Pheolix shook his head. “A Naiad can’t make such a vow against their master. My body wouldn’t even let me say the words. They’d be empty air in my mouth.”
“You can,” I ground out. “You will. Theia will allow it.”
I didn’t know if such a thing was possible. I didn’t know if the moon listened to conversations spoken under the sun. But if I were to threaten a god over anything, it would be this. I reached into his pocket, drawing out the knife he played with whenever his thoughts grew dark and isolated. “Vow it.”
His shoulders deflated with slow skepticism. He straightened, taking the knife from my hand, and drew it across the pad of his thumb. Merely humoring me.

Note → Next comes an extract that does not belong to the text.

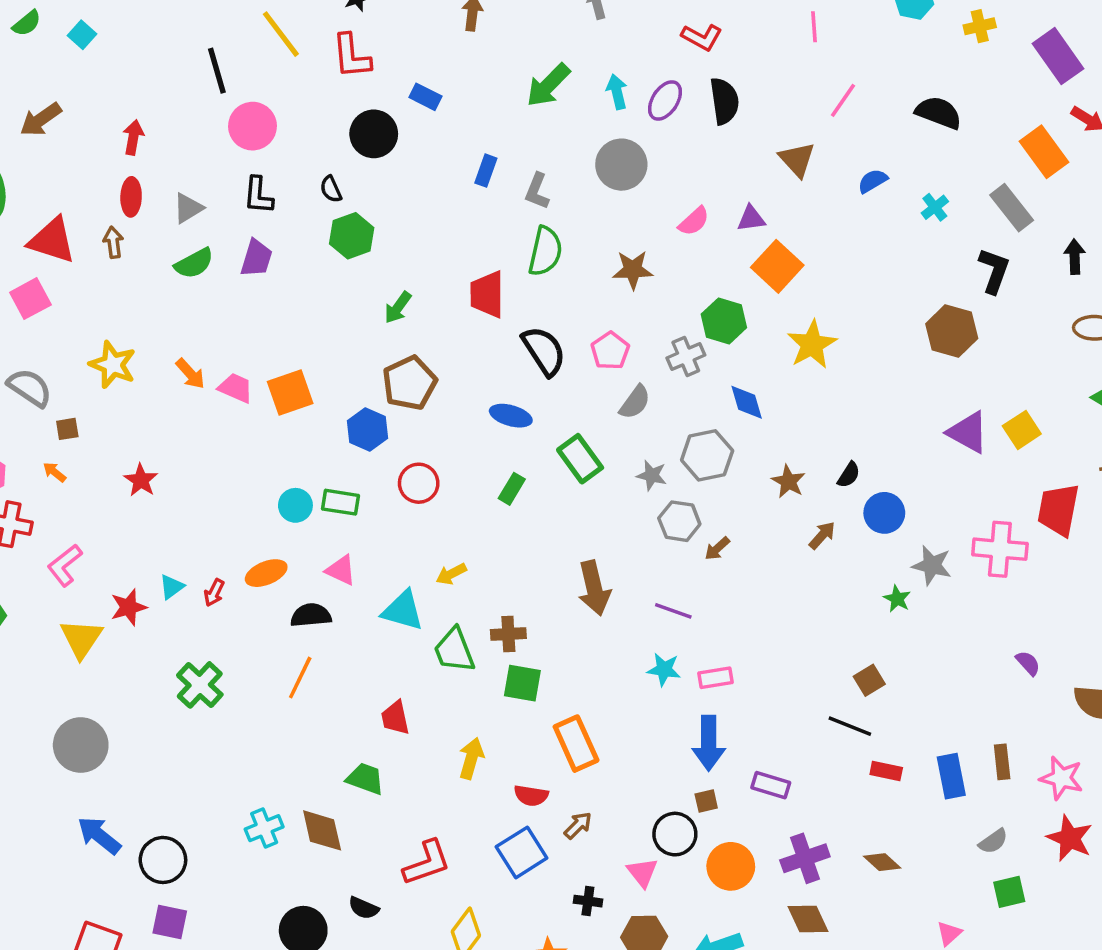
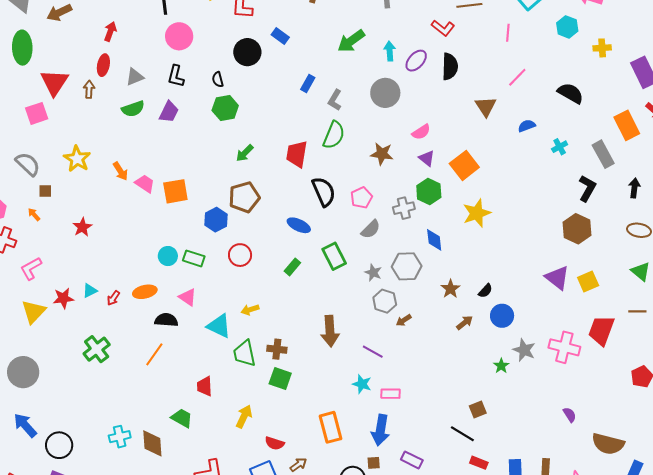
purple triangle: (751, 219) -> (427, 158), moved, turned 36
red triangle: (52, 240) -> (54, 82), turned 36
brown hexagon: (952, 331) -> (577, 229), moved
orange rectangle: (576, 744) -> (331, 427), moved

He didn't expect it to work.
My mouth thinned, unwilling to accept failure. Blood flooded into his thumbprint, tiny canals of scarlet red. Steel eyes flicked to me. Consoling. As though he knew the attempt had already failed.
“Vow it,” I growled.
Pheolix opened his mouth.
I held my breath.
A snap of light ignited over his skin.
Epilogue
Pheolix opened my door without knocking.
Well, not Pheolix. Thaan. Wearing Pheolix’s body.

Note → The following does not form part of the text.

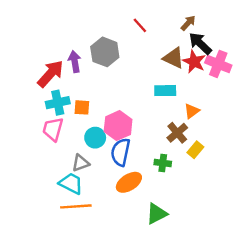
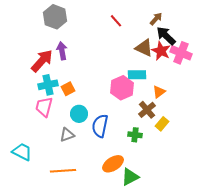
gray hexagon: (105, 52) -> (55, 17), moved
orange square: (82, 107) -> (68, 89), turned -32
pink hexagon: (118, 126) -> (122, 88), moved
orange ellipse: (129, 182) -> (113, 164), moved
cyan trapezoid: (71, 183) -> (22, 152), moved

I set my feather pen beside my notebook, placing my elbows on the table.
I knew what he came to say. Had suspected it since Prince Nikolaos’s letter arrived from Leihani. Then known for sure when the gossip trailed the ship into port.

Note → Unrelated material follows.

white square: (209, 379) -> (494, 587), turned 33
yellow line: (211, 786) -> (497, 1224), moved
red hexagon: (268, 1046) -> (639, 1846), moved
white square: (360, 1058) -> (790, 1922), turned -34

It had started. She was here. Cebrinne’s daughter.
I’d hoped she’d arrive in Calder some other way. But like everything else I’d dreamed up in my life, avoiding Thaan was the wish of a fool. I suppose, somewhere deep down, I’d always known he’d get to her first.
Cain stepped through the door behind Pheolix, adjusting his glasses.
“I’m sure you heard the Prince brought a woman back with him,” Pheolix drawled in a voice that wasn’t his. He joined his fingers together in a position that wasn’t his either, looking down at me with such arrogance I had to flex my jaw to keep from shoving to my feet.
Thaan loved when I reacted. Loved when I lost my cool. Loved knowing he’d pushed me too far, easily signified when I started throwing whatever porcelain dish was nearest. Something about watching it explode always soothed my nerves, but I hated giving him the satisfaction.
“I heard,” I replied, facing Cain rather than the person through whom he spoke. The entire moon-damned palace had heard. The news had spread like wildfire, burning into the mouths of everyone from the secretaries in Thaan’s administrative offices to the guards along the curtain wall.
I couldn’t often scent Thaan’s anger. He usually kept it tucked tight around him. But his grip on his emotions slipped as I sat coolly before him, unbothered by the mention of the young woman from the islands. The metallic heat of it prickled in my nose, and I had to stifle the urge to smile. I was like him, I supposed.
I relished the thought of making him angry.
“She’s waiting for you,” Pheolix—Thaan—said.
The urge to smile dropped. The air felt too thick. My heart skipped a beat. “Now?”
“Now.”
I hesitated. “What does she know?”
He laughed cruelly. “Almost nothing. Doesn’t even understand what a Naiad is.”
Not what I meant. My mouth tightened. “Does she know who I am to her?”
Pheolix smiled. Even after twenty years of Thaan using Pheolix to taunt me, few things sliced as deeply under my hide. Cain stood innocuously in front of the door, but Pheolix draped himself over the table, propping himself on his elbows and leaning toward my face. “No, heiress. Why don’t you run up there and tell her?” I pushed slowly from the table, rising out of my seat. Pheolix pinned a hand over mine, stopping me. He stepped in close, nudging his mouth to my ear, and pulled the knife from my belt. I stared past the arch of his neck, glaring at Cain. “Careful,” Pheolix whispered. “This one grew up wild. Let’s not bring her any weapons.”